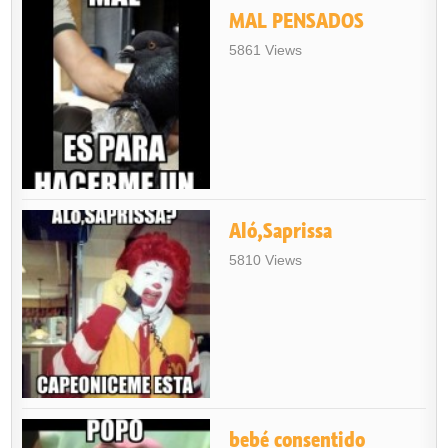
MAL PENSADOS
5861 Views
Aló,Saprissa
5810 Views
bebé consentido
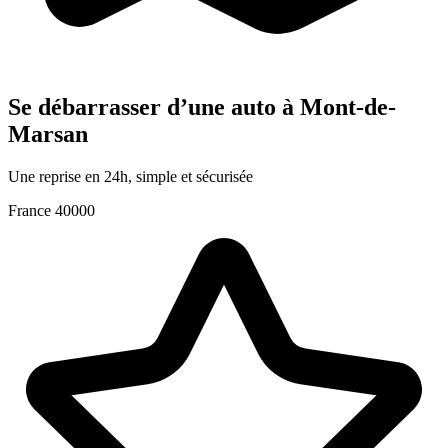
Se débarrasser d’une auto à Mont-de-
Marsan
Une reprise en 24h, simple et sécurisée
France
40000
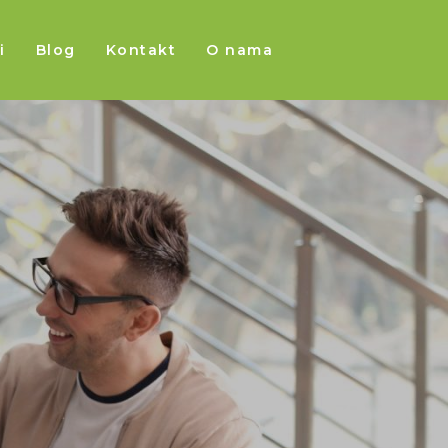
i
Blog
Kontakt
O nama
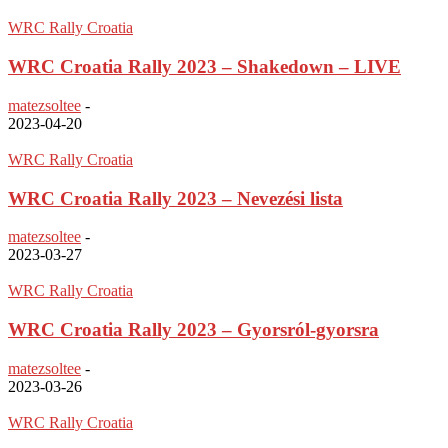
WRC Rally Croatia
WRC Croatia Rally 2023 – Shakedown – LIVE
matezsoltee
-
2023-04-20
WRC Rally Croatia
WRC Croatia Rally 2023 – Nevezési lista
matezsoltee
-
2023-03-27
WRC Rally Croatia
WRC Croatia Rally 2023 – Gyorsról-gyorsra
matezsoltee
-
2023-03-26
WRC Rally Croatia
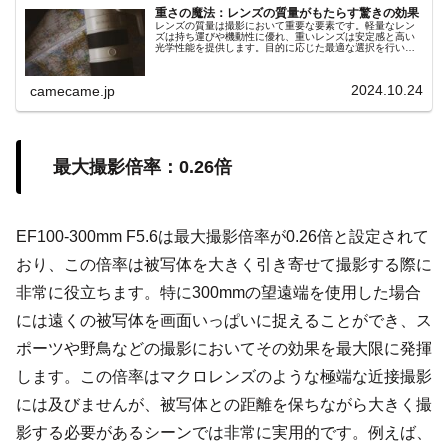
重さの魔法：レンズの質量がもたらす驚きの効果
レンズの質量は撮影において重要な要素です。軽量なレン
ズは持ち運びや機動性に優れ、重いレンズは安定感と高い
光学性能を提供します。目的に応じた最適な選択を行い、
魔法のような撮影体験を手に入れましょう。
2024.10.24
camecame.jp
最大撮影倍率：0.26倍
EF100-300mm F5.6は最大撮影倍率が0.26倍と設定されて
おり、この倍率は被写体を大きく引き寄せて撮影する際に
非常に役立ちます。特に300mmの望遠端を使用した場合
には遠くの被写体を画面いっぱいに捉えることができ、ス
ポーツや野鳥などの撮影においてその効果を最大限に発揮
します。この倍率はマクロレンズのような極端な近接撮影
には及びませんが、被写体との距離を保ちながら大きく撮
影する必要があるシーンでは非常に実用的です。例えば、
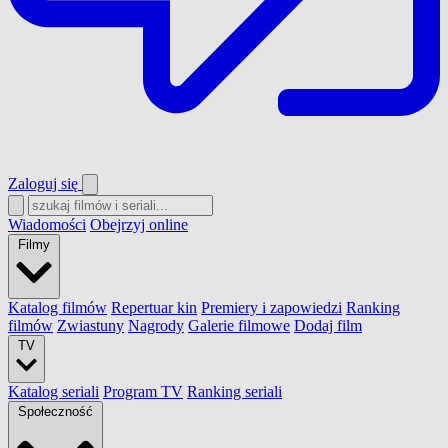
Zaloguj się
Wiadomości
Obejrzyj online
Filmy
Katalog filmów
Repertuar kin
Premiery i zapowiedzi
Ranking
filmów
Zwiastuny
Nagrody
Galerie filmowe
Dodaj film
TV
Katalog seriali
Program TV
Ranking seriali
Społeczność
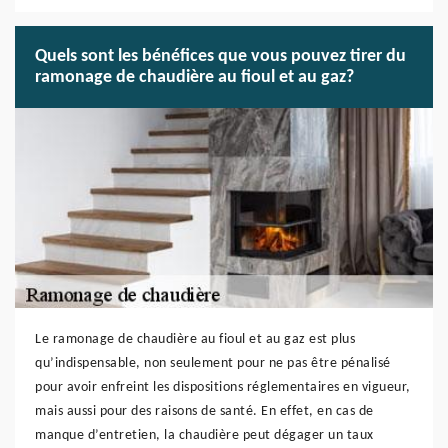
Quels sont les bénéfices que vous pouvez tirer du
ramonage de chaudière au fioul et au gaz?
Le ramonage de chaudière au fioul et au gaz est plus
qu’indispensable, non seulement pour ne pas être pénalisé
pour avoir enfreint les dispositions réglementaires en vigueur,
mais aussi pour des raisons de santé. En effet, en cas de
manque d’entretien, la chaudière peut dégager un taux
======
**EXERCISE BRIEF:** Look back over the records above. Reproduce exactly everything from the line with "Repertuar kin" down to the line with "pour avoir enfreint", inclusive, and leave the pictures out.

**EXERCISE RESULT:**
Repertuar kin
Premiery i zapowiedzi
Ranking
filmów
Zwiastuny
Nagrody
Galerie filmowe
Dodaj film
TV
Katalog seriali
Program TV
Ranking seriali
Społeczność
Quels sont les bénéfices que vous pouvez tirer du
ramonage de chaudière au fioul et au gaz?
Le ramonage de chaudière au fioul et au gaz est plus
qu’indispensable, non seulement pour ne pas être pénalisé
pour avoir enfreint les dispositions réglementaires en vigueur,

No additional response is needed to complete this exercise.